This forum has been archived. All content is frozen. Please use KDE Discuss instead.

Performance vs hand-written code for small sizes

Tags: None
(comma "," separated)
fabiol
Registered Member
Posts
5
Karma
0
Hi all

I've seen some comments in this forum and benchmarks showing the gain of Eigen over hand-written code for Matrix Multiplication when the size of the involved matrices is *small* - say in the range [3x3, 30x30], possibly with non-square matrices.

In my experience this is true if we compare against GCC (-O3, with and w/o -mavx or -msse4.2), but not if we compare to ICC (-O3 -xAVX/-xSSE4.2). "Surprisingly" (ok, I'm not entirely sure about being surprising or not), the performance is even worse if we have a chain of matrix multiplications like A += B*C + D*E + F*G.
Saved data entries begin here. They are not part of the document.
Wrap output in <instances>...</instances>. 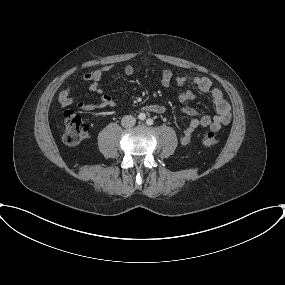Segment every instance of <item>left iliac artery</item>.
I'll return each instance as SVG.
<instances>
[{
  "mask_svg": "<svg viewBox=\"0 0 285 285\" xmlns=\"http://www.w3.org/2000/svg\"><path fill=\"white\" fill-rule=\"evenodd\" d=\"M146 123H147V125H152L153 124V120L149 118V119H147Z\"/></svg>",
  "mask_w": 285,
  "mask_h": 285,
  "instance_id": "left-iliac-artery-1",
  "label": "left iliac artery"
}]
</instances>
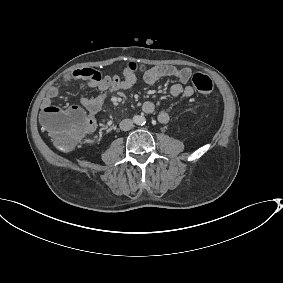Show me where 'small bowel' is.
Listing matches in <instances>:
<instances>
[{
    "label": "small bowel",
    "instance_id": "c3829d8e",
    "mask_svg": "<svg viewBox=\"0 0 283 283\" xmlns=\"http://www.w3.org/2000/svg\"><path fill=\"white\" fill-rule=\"evenodd\" d=\"M67 78L93 91V93L85 94L80 99L81 105L90 115H94L101 110L110 93L127 90L136 81L135 73L128 67L123 72V78L117 75H102L100 72L91 68L76 69L68 74ZM143 78L145 83L150 86L155 85L163 78H175L178 82L170 87V94L173 97L181 96L183 98H189L194 94V89L188 85L191 78V70L188 68L158 65L146 70ZM59 94L60 92L57 87L53 86L49 88L42 102L43 111L54 107L52 103L59 97ZM142 110L147 114H154L156 107L152 101L148 100L143 103ZM157 119L160 123L167 124L170 121V114L167 111H160L157 114Z\"/></svg>",
    "mask_w": 283,
    "mask_h": 283
}]
</instances>
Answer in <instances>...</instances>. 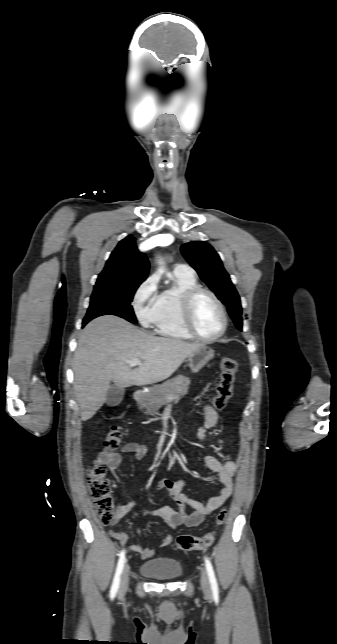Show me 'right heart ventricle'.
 Returning a JSON list of instances; mask_svg holds the SVG:
<instances>
[{
    "label": "right heart ventricle",
    "mask_w": 337,
    "mask_h": 644,
    "mask_svg": "<svg viewBox=\"0 0 337 644\" xmlns=\"http://www.w3.org/2000/svg\"><path fill=\"white\" fill-rule=\"evenodd\" d=\"M175 286L165 289L159 294L158 312L154 320V330L157 334L177 339L191 340L181 320V300L184 293L199 286L194 273L174 271Z\"/></svg>",
    "instance_id": "1"
}]
</instances>
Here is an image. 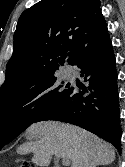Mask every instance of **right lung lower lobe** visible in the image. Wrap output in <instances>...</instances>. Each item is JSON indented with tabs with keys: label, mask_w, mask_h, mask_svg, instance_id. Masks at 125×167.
I'll return each instance as SVG.
<instances>
[{
	"label": "right lung lower lobe",
	"mask_w": 125,
	"mask_h": 167,
	"mask_svg": "<svg viewBox=\"0 0 125 167\" xmlns=\"http://www.w3.org/2000/svg\"><path fill=\"white\" fill-rule=\"evenodd\" d=\"M76 65L84 81L89 82L88 87H71L64 100L49 105L34 122L57 120L77 125L108 141L121 153L117 71L107 28L81 51Z\"/></svg>",
	"instance_id": "obj_1"
}]
</instances>
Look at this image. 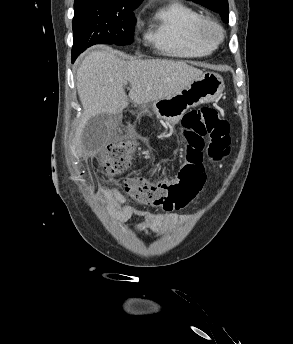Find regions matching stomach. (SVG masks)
<instances>
[{
    "mask_svg": "<svg viewBox=\"0 0 293 344\" xmlns=\"http://www.w3.org/2000/svg\"><path fill=\"white\" fill-rule=\"evenodd\" d=\"M224 87L223 78L218 73L204 72L180 93L154 101L151 107L164 122L174 125L189 108L215 101Z\"/></svg>",
    "mask_w": 293,
    "mask_h": 344,
    "instance_id": "stomach-1",
    "label": "stomach"
}]
</instances>
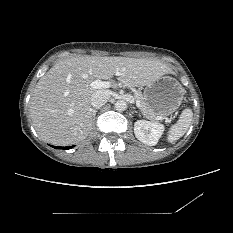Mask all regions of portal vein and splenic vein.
Masks as SVG:
<instances>
[{
	"label": "portal vein and splenic vein",
	"instance_id": "18ae733b",
	"mask_svg": "<svg viewBox=\"0 0 233 233\" xmlns=\"http://www.w3.org/2000/svg\"><path fill=\"white\" fill-rule=\"evenodd\" d=\"M90 86H91L93 89L109 88V87H111V83H110V82H106V81H101V80H95V81H93V82L90 84ZM136 106H137L138 108H140V103H139V101H136ZM157 119H158V120H160V119H166V121H169L168 118H166V117L163 118V117H161V116H159Z\"/></svg>",
	"mask_w": 233,
	"mask_h": 233
}]
</instances>
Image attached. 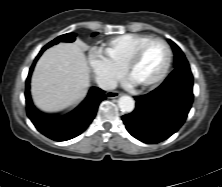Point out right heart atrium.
I'll list each match as a JSON object with an SVG mask.
<instances>
[{
	"label": "right heart atrium",
	"mask_w": 222,
	"mask_h": 187,
	"mask_svg": "<svg viewBox=\"0 0 222 187\" xmlns=\"http://www.w3.org/2000/svg\"><path fill=\"white\" fill-rule=\"evenodd\" d=\"M89 64L97 82L105 88L112 86L122 73L121 68L95 49L89 53Z\"/></svg>",
	"instance_id": "1"
}]
</instances>
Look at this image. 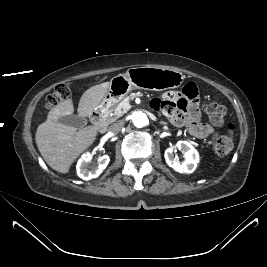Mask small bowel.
Wrapping results in <instances>:
<instances>
[{
	"label": "small bowel",
	"instance_id": "c3829d8e",
	"mask_svg": "<svg viewBox=\"0 0 267 267\" xmlns=\"http://www.w3.org/2000/svg\"><path fill=\"white\" fill-rule=\"evenodd\" d=\"M152 107L161 111L174 124L185 126L189 133L204 139L213 133V128L201 122L198 88L196 84L187 83L181 91H167L152 101Z\"/></svg>",
	"mask_w": 267,
	"mask_h": 267
}]
</instances>
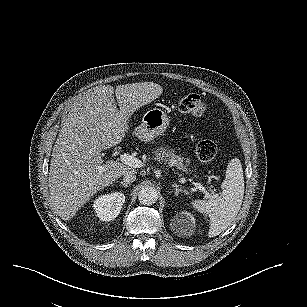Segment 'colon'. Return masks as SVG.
Masks as SVG:
<instances>
[{
    "label": "colon",
    "mask_w": 307,
    "mask_h": 307,
    "mask_svg": "<svg viewBox=\"0 0 307 307\" xmlns=\"http://www.w3.org/2000/svg\"><path fill=\"white\" fill-rule=\"evenodd\" d=\"M177 105L179 111L195 117L202 116L206 108L204 100L196 93H188L182 96ZM216 152V144L211 140L200 141L195 149L196 156L201 162L211 161Z\"/></svg>",
    "instance_id": "obj_1"
}]
</instances>
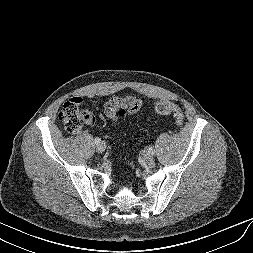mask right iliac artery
I'll use <instances>...</instances> for the list:
<instances>
[{
    "instance_id": "1",
    "label": "right iliac artery",
    "mask_w": 253,
    "mask_h": 253,
    "mask_svg": "<svg viewBox=\"0 0 253 253\" xmlns=\"http://www.w3.org/2000/svg\"><path fill=\"white\" fill-rule=\"evenodd\" d=\"M94 142H95V144H99V143H101V139L100 138H95Z\"/></svg>"
}]
</instances>
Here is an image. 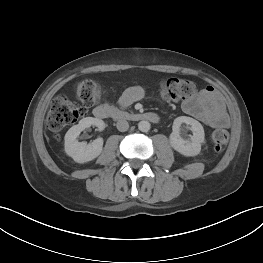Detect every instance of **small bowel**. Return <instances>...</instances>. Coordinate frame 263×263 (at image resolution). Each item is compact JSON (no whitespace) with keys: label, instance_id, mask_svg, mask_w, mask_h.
<instances>
[{"label":"small bowel","instance_id":"obj_1","mask_svg":"<svg viewBox=\"0 0 263 263\" xmlns=\"http://www.w3.org/2000/svg\"><path fill=\"white\" fill-rule=\"evenodd\" d=\"M144 94L142 87H130L122 94L119 103L122 107H129L141 100ZM182 109L186 114L212 128H226L230 124L222 98L212 86L205 87L191 99L184 101Z\"/></svg>","mask_w":263,"mask_h":263}]
</instances>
I'm using noalias() for the destination matrix and all of the involved matrices are of fixed size.

For example, this code:

Code: Select all
  Map<Matrix<double, 10, 14, RowMajor> > M_B0(B0);
  Map<Matrix<double, 10, 14, RowMajor> > M_B1(B1);
  Map<Matrix<double, 10, 14, RowMajor> > M_B2(B2);
  Map<Matrix<double, 10, 14, RowMajor> > M_B3(B3);

  Map<Matrix<double, 14, 10, RowMajor> > M_C0(C0);
  Map<Matrix<double, 14, 10, RowMajor> > M_C1(C1);
  Map<Matrix<double, 14, 10, RowMajor> > M_C2(C2);
  Map<Matrix<double, 14, 10, RowMajor> > M_C3(C3);

  Map<Matrix<double, 10, 10, RowMajor> > M_A(A);

  M_A.noalias() += M_B2*M_C0 + M_B1*M_C1 + M_B3*M_C2 + M_B0*M_C3;


runs *slower* than (here one operand in each matrix multiply is transposed w.r.t. to the previous case, but it doesn't make any difference):

Code: Select all
for (int i = 0; i<14; i++)
  for (int j = 0; j<10; j++)
    #pragma vector aligned  // Legal because actual size of each matrix is padded to 12 elements
    for (int k = 0; k<10; k++)
      A[j][k] += ((M_B2[i][k]*M_C0[i][j]) +(M_B1[i][k]*M_C1[i][j])+(M_B3[i][k]*M_C2[i][j])+(M_B0[i][k]*M_C3[i][j]));


The best (meaning the fastest) Eigen code was obtained compiling it with gcc 4.7 -O3, whereas the best hand-written C code was compiled with ICC 14 -O3.
The code was run in an outer loop several times, leading to:

Runtime Eigen = 1.812738 s
Runtime Hand-written = 1.329352 s

Everywhere I read that Eigen is optimal especially for small matrices, but here I see that straight ICC compilation pays off. OK, I haven't tried all of the possible sizes, but before spending hours coding various examples I ask:
- Am I missing something important?
- Are there benchmarks that compare, in an exhaustive way, eigen and hand-written code for small sizes?
- And most importantly, for which range of sizes do you think that Eigen >> best-possible-hand-written-code and still Eigen >> say MKL ?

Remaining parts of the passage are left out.